* [YOUR INSTRUCTIONS]
Going from the top of the data below, give again each line through the one containing "This screenshot has", both ends kept.

(Saved data entries)
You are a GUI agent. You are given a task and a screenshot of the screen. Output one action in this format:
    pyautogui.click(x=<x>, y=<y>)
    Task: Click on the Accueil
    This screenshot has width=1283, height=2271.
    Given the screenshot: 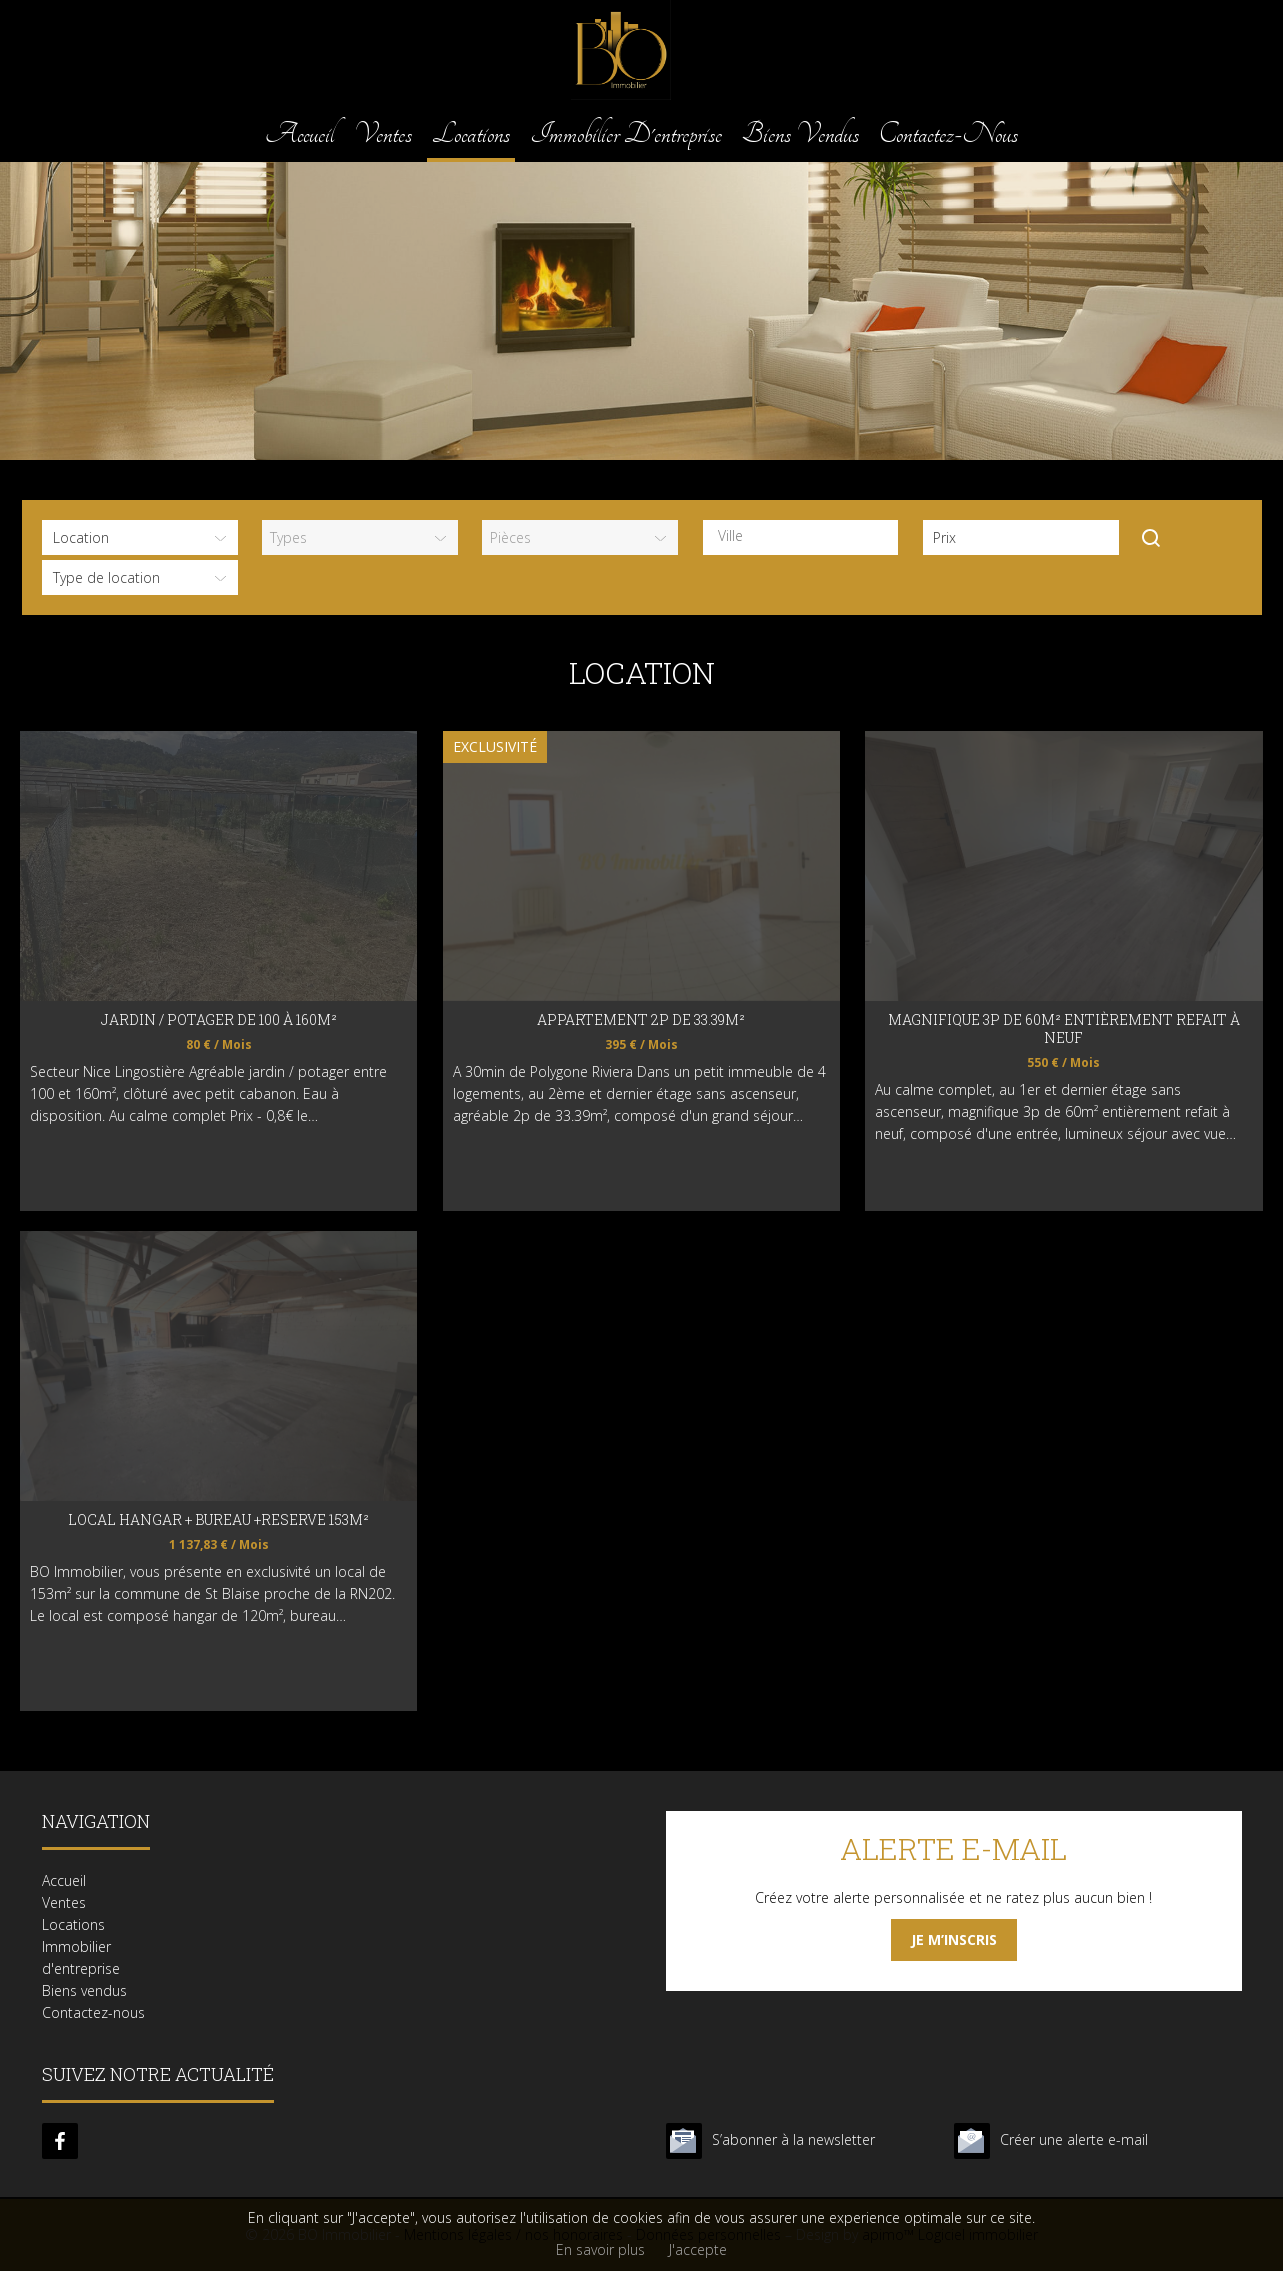 What is the action you would take?
    pyautogui.click(x=299, y=133)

* [ANSWER SPACE]
You are a GUI agent. You are given a task and a screenshot of the screen. Output one action in this format:
    pyautogui.click(x=<x>, y=<y>)
    Task: Click on the Accueil
    This screenshot has width=1283, height=2271.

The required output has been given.